I look down at my phone. It’s almost a quarter of ten. The store is supposed to be open in less than twenty minutes.

“I have to go!” I say, shocked that I could be running this late.

“OK, OK,” Jesse says, but he doesn’t move.

“Get out of my car,” I say, laughing.

“OK,” he says, putting his hand on the door handle. “There’s just one thing I wanted to talk to you about.”

“Jesse! I have to go!”

“Come to Maine with me,” he says as he gets out of the car.

“What?”

“Come to my family’s cabin in Maine with me for a few days. We can leave tonight. Just the two of us.”

“I have a store to run.”

“Your parents can manage it. For a little while. It’s their store.”

“It’s my store,” I say.

“Emma, we need time. And not stolen moments before you go to work. Real time. Please.”
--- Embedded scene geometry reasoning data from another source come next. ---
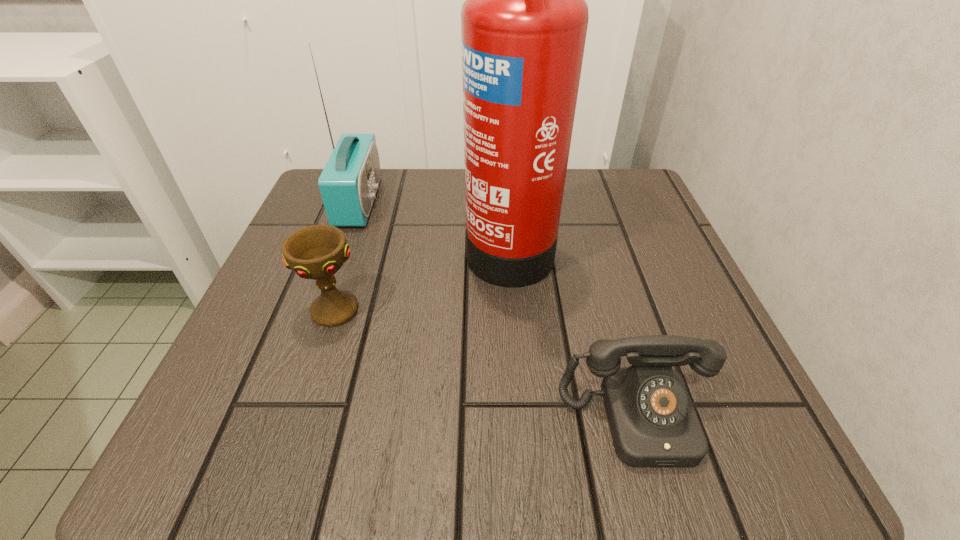 Where is `fire extinguisher located in the far edge section of the desktop`? The width and height of the screenshot is (960, 540). fire extinguisher located in the far edge section of the desktop is located at coordinates (523, 25).

Where is `radio receiver present at the far edge`? Image resolution: width=960 pixels, height=540 pixels. radio receiver present at the far edge is located at coordinates (348, 184).

You are a GUI agent. You are given a task and a screenshot of the screen. Output one action in this format:
    pyautogui.click(x=<x>, y=<y>)
    Task: Click on the object that is at the near edge
    The image size is (960, 540).
    Given the screenshot: What is the action you would take?
    pyautogui.click(x=653, y=422)

In order to click on radio receiver located at the left edge in this screenshot , I will do `click(348, 184)`.

You are a GUI agent. You are given a task and a screenshot of the screen. Output one action in this format:
    pyautogui.click(x=<x>, y=<y>)
    Task: Click on the chalice positioned at the left edge
    
    Given the screenshot: What is the action you would take?
    pyautogui.click(x=317, y=252)

At what (x,y) coordinates should I click in order to perform the action: click on object located at the right edge. Please return your answer as a coordinate pair (x, y). The width and height of the screenshot is (960, 540). Looking at the image, I should click on (653, 422).

This screenshot has height=540, width=960. Find the location of `object at the far left corner`. object at the far left corner is located at coordinates (348, 184).

Locate an element on the screen. object situated at the near right corner is located at coordinates (653, 422).

In the image, there is a desktop. At what (x,y) coordinates should I click in order to perform the action: click on vacant space at the far edge. Please return your answer as a coordinate pair (x, y). The height and width of the screenshot is (540, 960). Looking at the image, I should click on (430, 191).

Find the location of `free space at the near edge`. free space at the near edge is located at coordinates (322, 449).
I look at him, considering.

He knows I’m considering it. Which is why he already starts smiling. “Is that a yes?” he says.

I know my parents will step in and I’m late and I don’t have time for this.

“OK, a couple of days.”

“Three,” he says. “Three days.”

“OK,” I tell him. “Three.”

“We’ll leave tonight?”

“Sure. Now I have to go!”

Jesse smiles at me and then shuts the door behind him so I can finally leave. He waves at me through the window. I find myself grinning as I drive away from him, leaving him there in the parking lot.

I make my way to the road and wait for a clear opening to take a left. I watch as Jesse gestures for me to roll down my window from the other side of the lot. I roll my eyes but I do it.

He cups his hands over his mouth and yells, “I’m sorry I made you late! I love you!”

I have no choice but to scream, “I love you, too!”

I bang a left onto the main road and fly through town. I get to the parking lot of Blair Books at ten eleven and I can already see there is a customer waiting at the door.

I jump out of the car, open the back door, and run through the store turning on all the lights.

I gather myself and calmly walk to the front door and unlock it.